My interview with success story, Molly!
Naomi: How did you find your current job?
Molly: I learned about my current job from my personal and professional community here in Santa Barbara. For that matter, I learned about the residency position I held last year from my professional community in Seattle. I always tire of talking and worrying about networking, but the networks that helped me find these jobs were the natural ones, borne out of good working relationships in libraries and honest friendships with people outside the library.
Naomi: Favorite library you have been to?
Molly: In graduate school I studied abroad for a month in the Netherlands. The DOK Library Concept Center in Delft is the loveliest library I’ve been to. This library takes risks, uses technology creatively and meaningfully, has an innovation department, lends artwork, welcomes children with imaginative spaces, knows its community and engages with it well, and so is, of course, filled with energy and life.
Naomi: Favorite book?
Molly: The book that speaks to me most forcefully is Gilead by Marilynne Robinson. She writes, “It all means more than I can tell you. So you must not judge what I know by what I find words for.” And also, “People are always up in the night, with their colicky babies and their sick children, or fighting or worrying or full of guilt… And I’d pray for them. And I’d imagine peace they didn’t expect and couldn’t account for descending on their illness or their quarreling or their dreams. Then I’d go into the church and pray some more and wait for daylight. I’ve often been sorry to see a night end, even while I have loved seeing the dawn come. Trees sound different at night, and they smell different, too.”
Naomi: Favorite thing about libraries/library technology?
Molly: I love that libraries are home to ideas, printed and electronic, and that libraries are places where ideas are shared. I love library technology that puts no barriers between a person and the piece of knowledge or information he needs to help bolster his argument, enhance his research claims, find reliable consumer health information, learn how to knit, or get wrapped in a story.
Naomi:Any websites or feeds or blogs we should be following?
Molly: I find anything Aaron Schmidt writes worthwhile: www.walkingpaper.org
Jaap van de Geer and Erik Boekesteijn, of the DOK, are always inspiring: http://www.thisweekinlibraries.com/
Naomi:Best piece of job hunting advice?
Molly: If you’re able and willing to take a residency or something like it (read more here: http://acrl.ala.org/residency/) I highly recommend it.

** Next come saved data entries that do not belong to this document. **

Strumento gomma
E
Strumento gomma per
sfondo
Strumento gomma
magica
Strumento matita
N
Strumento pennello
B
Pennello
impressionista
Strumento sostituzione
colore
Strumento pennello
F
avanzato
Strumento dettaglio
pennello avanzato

My experience as a “library resident” was a natural extension of what I learned in graduate school. I was lucky enough to work with librarians at SBCC who love their jobs and were keen that I should learn and love the profession, too. In so far as you’re able, take a risk on something short term or in a new city or with a different community of users. Broadly speaking, just take a risk.
I was born in the sweet land of Minnesota, and eventually I became a librarian.
I went to Cal Poly, San Luis Obispo, another sweet land, and studied Elementary Education. After graduating, I explored work in social service organizations and eventually served as an AmeriCorps*VISTA member at the Saint Paul Public Library coordinating early-literacy programs. That put me on the path to librarianship. I earned my MLIS from the iSchool at the University of Washington in June 2011.
For the 2011-2012 academic year I worked as the Library Resident at Santa Barbara City College. I can’t recommend pursuing a residency like this one enough. It was an excellent initial position out of graduate school. I’m now the Web Services/Research & Instruction Librarian at Westmont College, a small Christian liberal arts college also here in Santa Barbara.